WHAT IS EXPECTED
All of the records below are to be copied exactly.
*** PROVIDED ENTRIES Section Begins ***
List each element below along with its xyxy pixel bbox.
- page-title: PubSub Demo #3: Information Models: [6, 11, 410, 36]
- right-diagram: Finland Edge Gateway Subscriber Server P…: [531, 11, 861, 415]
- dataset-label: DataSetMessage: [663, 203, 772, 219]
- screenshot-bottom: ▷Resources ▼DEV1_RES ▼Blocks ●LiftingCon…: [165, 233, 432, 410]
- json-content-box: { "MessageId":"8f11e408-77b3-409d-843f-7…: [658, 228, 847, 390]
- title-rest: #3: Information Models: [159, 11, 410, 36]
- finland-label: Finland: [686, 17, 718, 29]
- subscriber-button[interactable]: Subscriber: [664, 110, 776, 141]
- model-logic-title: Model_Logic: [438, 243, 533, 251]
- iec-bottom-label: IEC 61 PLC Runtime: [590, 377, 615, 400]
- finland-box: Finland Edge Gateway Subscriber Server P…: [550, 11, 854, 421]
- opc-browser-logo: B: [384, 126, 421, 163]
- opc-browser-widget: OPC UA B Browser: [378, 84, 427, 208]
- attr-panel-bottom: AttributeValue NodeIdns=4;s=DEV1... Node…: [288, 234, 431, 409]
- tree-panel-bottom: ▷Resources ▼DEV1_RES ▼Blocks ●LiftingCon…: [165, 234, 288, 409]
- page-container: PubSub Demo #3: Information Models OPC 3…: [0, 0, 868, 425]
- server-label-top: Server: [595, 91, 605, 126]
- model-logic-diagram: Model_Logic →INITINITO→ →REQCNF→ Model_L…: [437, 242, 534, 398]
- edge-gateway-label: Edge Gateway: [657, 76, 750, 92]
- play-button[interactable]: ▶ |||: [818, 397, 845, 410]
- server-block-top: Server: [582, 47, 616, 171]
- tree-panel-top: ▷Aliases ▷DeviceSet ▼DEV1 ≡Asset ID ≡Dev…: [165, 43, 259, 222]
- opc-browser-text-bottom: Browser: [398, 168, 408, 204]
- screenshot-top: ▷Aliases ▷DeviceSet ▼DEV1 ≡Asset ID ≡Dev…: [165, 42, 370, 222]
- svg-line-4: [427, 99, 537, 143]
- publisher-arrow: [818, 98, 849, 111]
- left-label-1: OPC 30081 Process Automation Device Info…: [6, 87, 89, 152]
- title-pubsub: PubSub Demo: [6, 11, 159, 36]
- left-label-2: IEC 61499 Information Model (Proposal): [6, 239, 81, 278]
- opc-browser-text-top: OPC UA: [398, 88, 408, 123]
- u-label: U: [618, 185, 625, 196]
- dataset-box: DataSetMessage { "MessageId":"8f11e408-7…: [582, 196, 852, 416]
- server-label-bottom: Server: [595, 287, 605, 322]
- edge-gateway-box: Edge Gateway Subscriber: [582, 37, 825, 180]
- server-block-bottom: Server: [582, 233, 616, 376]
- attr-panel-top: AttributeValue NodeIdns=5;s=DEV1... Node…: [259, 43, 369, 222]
*** PROVIDED ENTRIES Section Ends ***
WRITTEN ANSWER
List each element below along with its xyxy pixel bbox.
- page-title: PubSub Demo #3: Information Models: [6, 11, 410, 36]
- right-diagram: Finland Edge Gateway Subscriber Server P…: [531, 11, 861, 415]
- dataset-label: DataSetMessage: [663, 203, 772, 219]
- screenshot-bottom: ▷Resources ▼DEV1_RES ▼Blocks ●LiftingCon…: [165, 233, 432, 410]
- json-content-box: { "MessageId":"8f11e408-77b3-409d-843f-7…: [658, 228, 847, 390]
- title-rest: #3: Information Models: [159, 11, 410, 36]
- finland-label: Finland: [686, 17, 718, 29]
- subscriber-button[interactable]: Subscriber: [664, 110, 776, 141]
- model-logic-title: Model_Logic: [438, 243, 533, 251]
- iec-bottom-label: IEC 61 PLC Runtime: [590, 377, 615, 400]
- finland-box: Finland Edge Gateway Subscriber Server P…: [550, 11, 854, 421]
- opc-browser-logo: B: [384, 126, 421, 163]
- opc-browser-widget: OPC UA B Browser: [378, 84, 427, 208]
- attr-panel-bottom: AttributeValue NodeIdns=4;s=DEV1... Node…: [288, 234, 431, 409]
- tree-panel-bottom: ▷Resources ▼DEV1_RES ▼Blocks ●LiftingCon…: [165, 234, 288, 409]
- page-container: PubSub Demo #3: Information Models OPC 3…: [0, 0, 868, 425]
- server-label-top: Server: [595, 91, 605, 126]
- model-logic-diagram: Model_Logic →INITINITO→ →REQCNF→ Model_L…: [437, 242, 534, 398]
- edge-gateway-label: Edge Gateway: [657, 76, 750, 92]
- play-button[interactable]: ▶ |||: [818, 397, 845, 410]
- server-block-top: Server: [582, 47, 616, 171]
- tree-panel-top: ▷Aliases ▷DeviceSet ▼DEV1 ≡Asset ID ≡Dev…: [165, 43, 259, 222]
- opc-browser-text-bottom: Browser: [398, 168, 408, 204]
- screenshot-top: ▷Aliases ▷DeviceSet ▼DEV1 ≡Asset ID ≡Dev…: [165, 42, 370, 222]
- svg-line-4: [427, 99, 537, 143]
- publisher-arrow: [818, 98, 849, 111]
- left-label-1: OPC 30081 Process Automation Device Info…: [6, 87, 89, 152]
- title-pubsub: PubSub Demo: [6, 11, 159, 36]
- left-label-2: IEC 61499 Information Model (Proposal): [6, 239, 81, 278]
- opc-browser-text-top: OPC UA: [398, 88, 408, 123]
- u-label: U: [618, 185, 625, 196]
- dataset-box: DataSetMessage { "MessageId":"8f11e408-7…: [582, 196, 852, 416]
- server-label-bottom: Server: [595, 287, 605, 322]
- edge-gateway-box: Edge Gateway Subscriber: [582, 37, 825, 180]
- server-block-bottom: Server: [582, 233, 616, 376]
- attr-panel-top: AttributeValue NodeIdns=5;s=DEV1... Node…: [259, 43, 369, 222]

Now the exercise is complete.